A couple of weeks ago, a prospective client called me to ask some basic questions about the federal trademark registration process and its associated costs. We started talking about the trademark he wanted to adopt and the products with which he intended to use the mark. Of course, one of the first things we discussed was the necessity of conducting a comprehensive federal trademark search to learn whether another individual or entity already owns an existing federal registration for an identical or confusingly similar trademark. Not unlike many other clients, he informed me that he had already conducted a search of his mark using the search tool provided by the United States Patent and Trademark Office on its website (www.uspto.gov) and that he fortunately “didn’t find anything.”
I cringe every time prospective clients tell me they “didn’t find anything” after using the Trademark Office’s search tool because I know from experience how weak and unreliable that tool is. This type of search will most often not catch variations of words, common misspellings, novel or intentional misspellings, verb conjugations, etc. The Trademark Office’s search tool is really only for finding identical trademarks, which I always encourage my clients to do prior to hiring me to conduct a more comprehensive federal trademark search to find confusingly similar marks (which is the legal standard for trademark infringement). Clearly, there is little reason for me to perform my search if their search already revealed an obvious obstacle to registering and/or using their trademark.

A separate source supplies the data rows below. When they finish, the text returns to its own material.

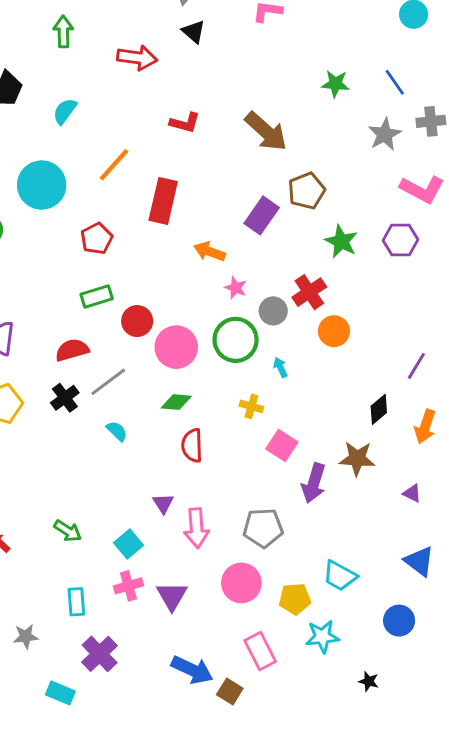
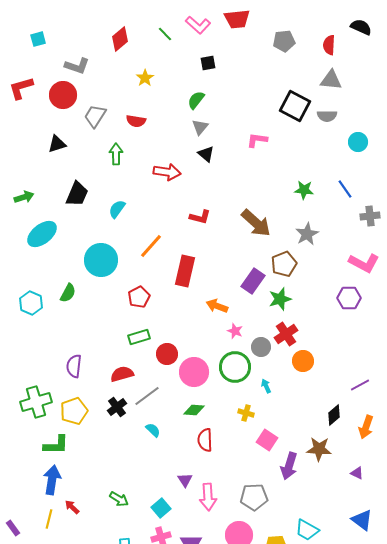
gray star: (385, 134) -> (307, 234), moved
green star: (341, 241) -> (280, 299), moved, turned 30
purple line: (416, 366) -> (360, 385), turned 30

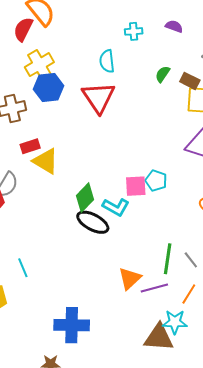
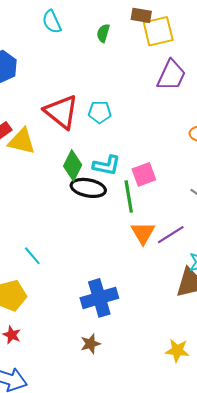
green semicircle: (163, 74) -> (103, 33), moved
red triangle: (99, 97) -> (61, 112), moved
cyan pentagon: (156, 181) -> (100, 112), moved
pink square: (136, 186) -> (144, 174), moved
green line: (168, 259) -> (129, 196), moved

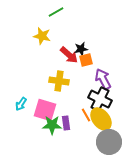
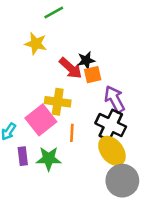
pink square: (45, 110) -> (41, 120), moved, turned 35
orange line: (86, 115) -> (72, 133), moved, turned 32
purple rectangle: (66, 123) -> (23, 156), moved

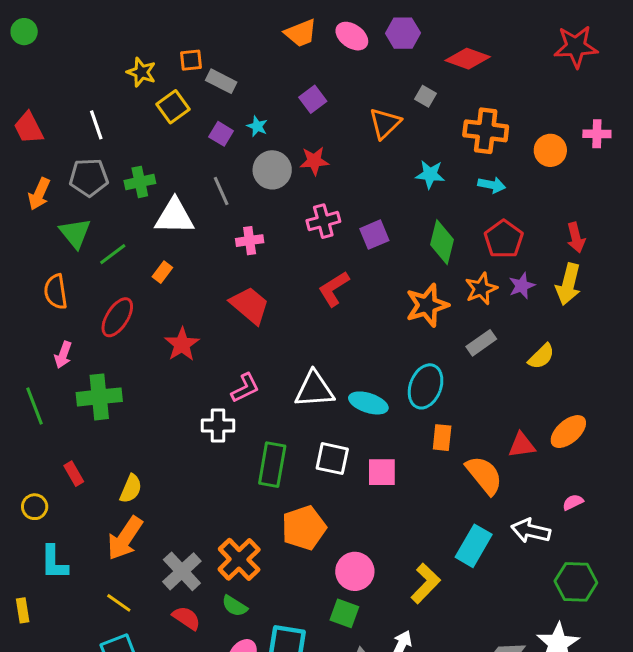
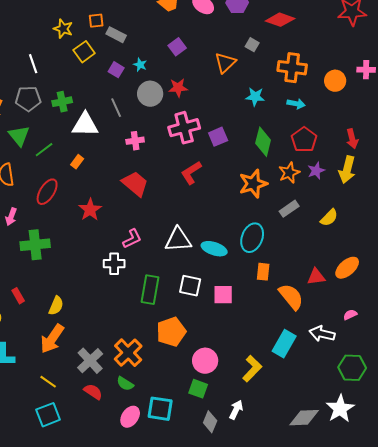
pink cross: (323, 221) -> (184, 128), size x1.4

So, I begin to explain to my prospective client that it really isn’t a good idea to solely rely on the search results generated by the Trademark Office and that a more comprehensive search is something that he should strongly consider. Not surprisingly, he was reluctant to spend the $250 I charge to perform such a search using proprietary software for which I pay an incredibly outrageous subscription fee to use (seriously, it’s highway robbery). As a start-up business, he was operating on a very tight budget and he felt that his clearance search was sufficient. But, after reminding him that a $250 trademark search is at least 100 times less expensive than having to defend a trademark infringement suit (not to mention the money he would waste by filing a trademark application just to be rejected on the basis of another registered mark that would have been revealed in my search), he made the wise decision to spend the $250.

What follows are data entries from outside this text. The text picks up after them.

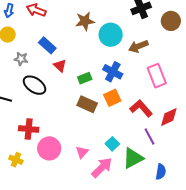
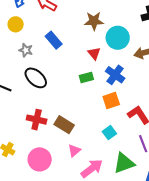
red triangle: (60, 66) -> (94, 53), moved
brown rectangle: (87, 104) -> (64, 125), moved
red cross: (29, 129) -> (37, 120), moved
cyan square: (112, 144) -> (109, 133), moved
pink circle: (49, 148) -> (40, 159), moved

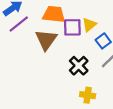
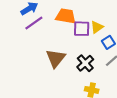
brown triangle: (46, 40) -> (56, 58), moved

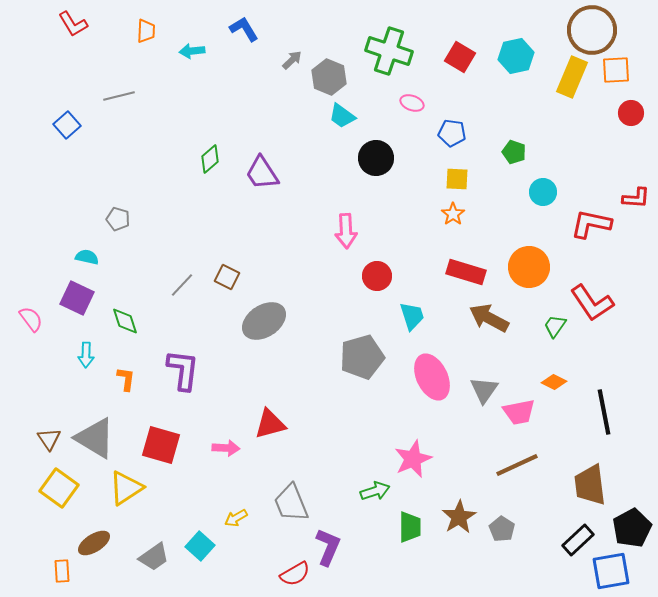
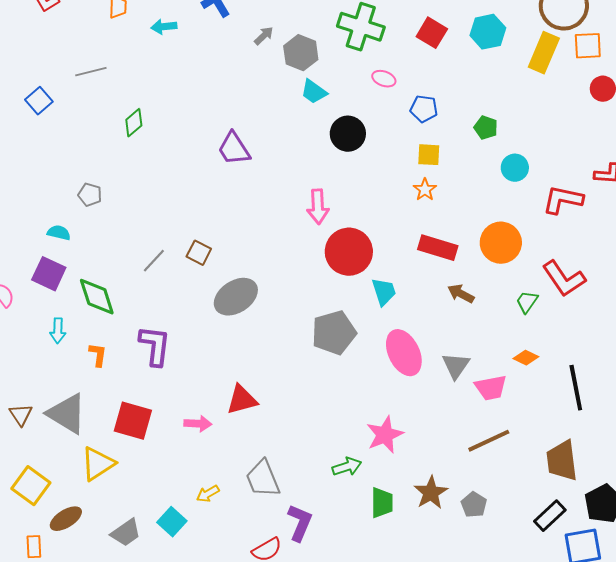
green diamond: (210, 159) -> (134, 123), moved
red circle: (377, 276) -> (349, 252), size x1.6
brown arrow: (489, 318) -> (461, 294), size x0.7
green diamond: (125, 321) -> (97, 297), size x1.4
yellow square: (59, 488) -> (31, 486), moved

Although I obviously cannot reveal the exact trademark on which I conducted my search due to attorney-client confidentiality, the following situation nicely illustrates what actually occurred with my client’s search. Let’s say hypothetically that my client’s trademark was CLIFF JUMP and that he wanted to use the trademark for classes and seminars in the fields of personal and organizational growth and development. When you type CLIFF JUMP into the Trademark Office’s search system, you get the following screen indicating that no records match the search query:
So, my client was technically correct in that he “didn’t find anything.” He just spent 250 bucks for me to tell him what he already knew, right? Not at all. My more comprehensive search revealed two registrations owned by the same company for the mark CLIFF JUMPING (Reg. Nos. 3672445 and 2761445), both of which are registered for educational services in the fields of personal and organizational growth and development. Unquestionably, the Trademark Office would refuse registration of my client’s CLIFF JUMP mark on the basis that it is likely to cause confusion with these registrations for CLIFF JUMPING. In addition, there is the possibility that the owner of these registrations would challenge my client’s use of the CLIFF JUMP trademark if he commenced use of it in connection with his services. Probably not a winning case for my client, wouldn’t you agree?

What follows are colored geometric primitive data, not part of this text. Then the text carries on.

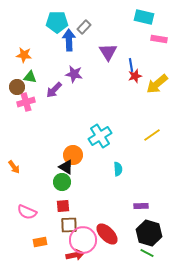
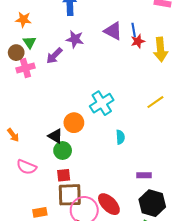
purple triangle: (108, 52) -> (113, 31), moved, turned -30
green triangle: (30, 77) -> (30, 42), turned 48
yellow arrow: (157, 84) -> (160, 49), turned -55
black triangle: (66, 167) -> (55, 136), moved
pink semicircle: (27, 212) -> (26, 167), moved
brown square: (69, 225) -> (70, 195), size x1.4

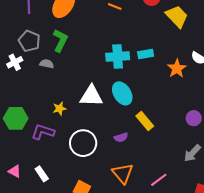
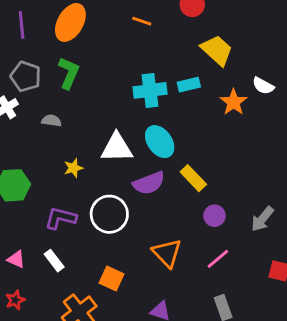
yellow trapezoid: (177, 16) -> (217, 50), moved
gray semicircle: (47, 64) -> (51, 121), moved
purple circle: (194, 118) -> (214, 216), moved
purple L-shape: (43, 132) -> (61, 218), moved
purple semicircle: (121, 137) -> (149, 183), moved, size x1.6

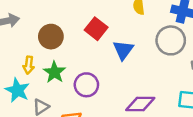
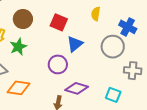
red square: (96, 29) -> (59, 22), turned -30
purple circle: (86, 85) -> (58, 64), moved

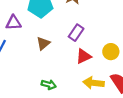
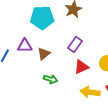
purple triangle: (14, 23) -> (25, 46), moved
green arrow: (49, 85) -> (50, 79), moved

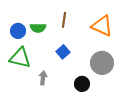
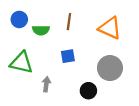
blue circle: (18, 31) -> (19, 19), moved
blue square: (63, 52) -> (68, 56), turned 32

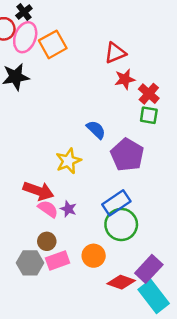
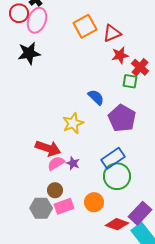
orange square: (53, 44) -> (85, 26), moved
green square: (149, 115) -> (130, 81), moved
pink semicircle: (48, 209) -> (56, 163), turned -66

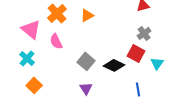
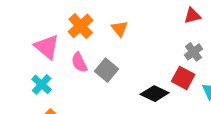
orange triangle: (87, 15) -> (119, 29), turned -40
gray square: (86, 61) -> (107, 70), moved

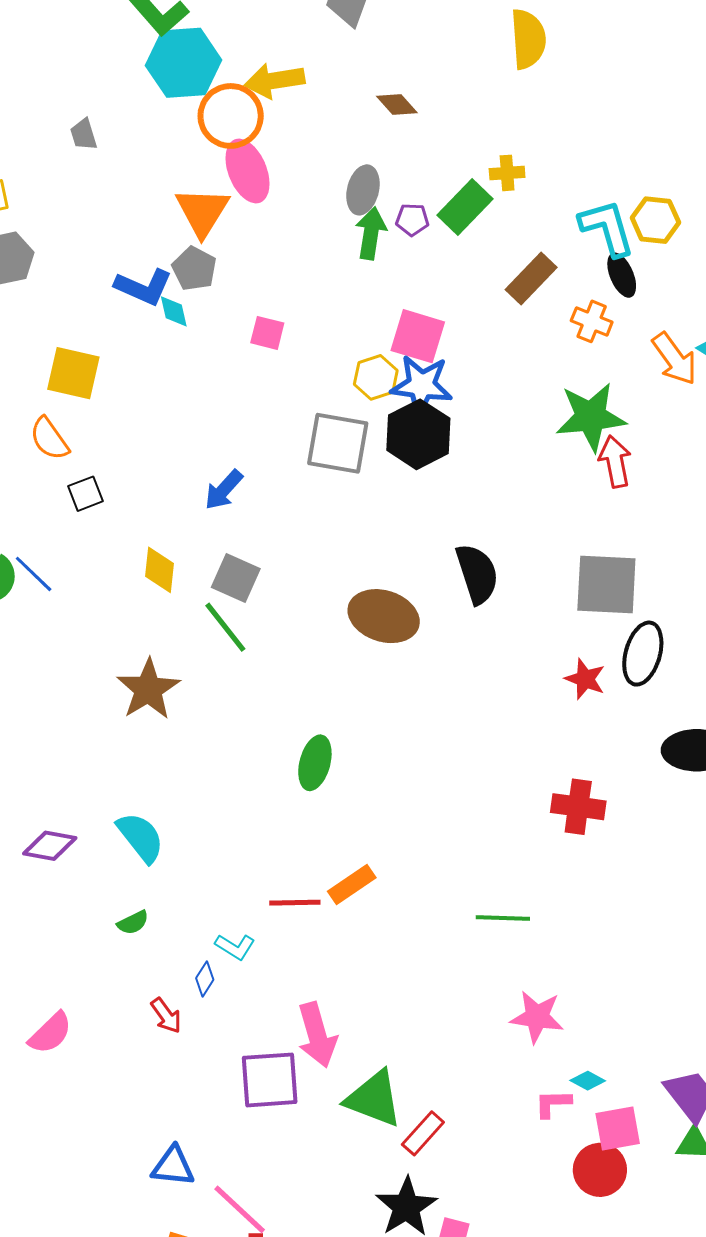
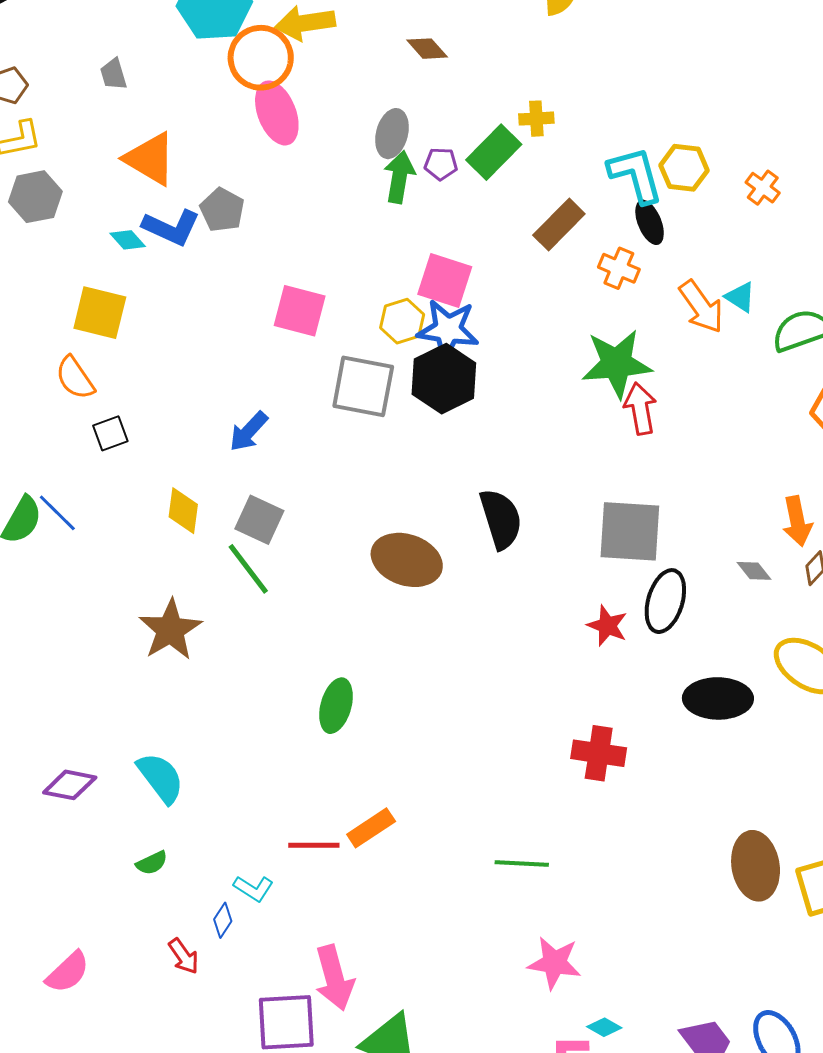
orange triangle: (202, 212) -> (150, 159), moved, turned -32
cyan diamond: (174, 311) -> (128, 240), moved, turned -30
pink square: (267, 333) -> (300, 311), moved, size x1.5

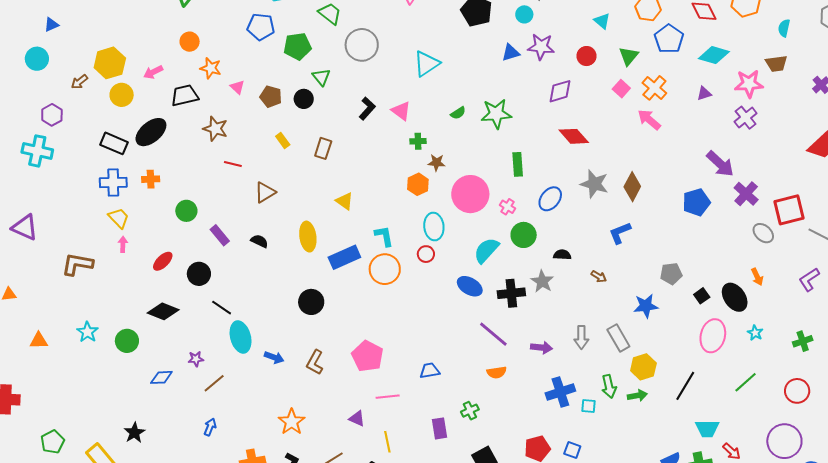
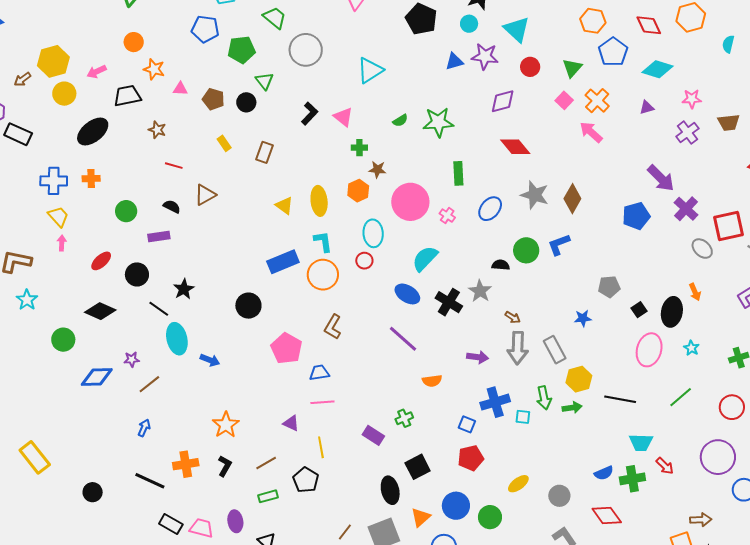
cyan triangle: (602, 21) -> (517, 29), moved, size x1.6
brown trapezoid: (776, 64) -> (729, 123), moved
pink star: (749, 84) -> (692, 99), size x0.7
pink triangle: (237, 87) -> (180, 89), turned -42
brown star: (215, 129) -> (157, 130), size x0.7
black rectangle: (114, 143) -> (18, 134), moved
purple rectangle: (220, 235) -> (159, 236), turned -60
green circle: (524, 235) -> (526, 250), moved
yellow ellipse: (308, 237) -> (319, 201), moved
black semicircle: (259, 241) -> (172, 207), moved
brown arrow: (599, 276) -> (513, 317), moved
black cross: (511, 293) -> (449, 302), turned 36
black ellipse: (735, 297) -> (672, 312), turned 44
blue star: (646, 306) -> (583, 318), size x0.7
cyan star: (87, 332) -> (27, 300), moved
purple line: (493, 334) -> (403, 339), moved
gray arrow: (581, 337) -> (518, 348), size x1.4
pink pentagon: (367, 356) -> (286, 348), moved
brown L-shape: (315, 362) -> (333, 327), moved
blue trapezoid: (430, 371) -> (319, 373), moved
blue diamond: (161, 377) -> (97, 377), size x1.4
black line: (685, 386) -> (620, 399), turned 68
purple rectangle: (439, 428) -> (373, 435), turned -50
black star: (134, 433) -> (184, 289), moved
blue square: (572, 450) -> (467, 424), moved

I think being told bad news about the results of a trademark search is a bittersweet moment for many people looking to adopt a brand new trademark. Many people who come to me already have their heart set on a particular trademark and are extremely disappointed to hear that their mark is unavailable. But, on the other hand, I think they’re also relieved to know that they didn’t invest thousands of dollars into developing and marketing a problematic trademark. Well, that’s of course assuming they hired a trademark attorney to clear their mark before creating labels, product packaging, websites, signage, business cards, and advertisements.
So, it’s back to the drawing board for my client, which maybe is not such a bad place to be considering where he could have been had he imprudently chose to rely on the search he conducted himself.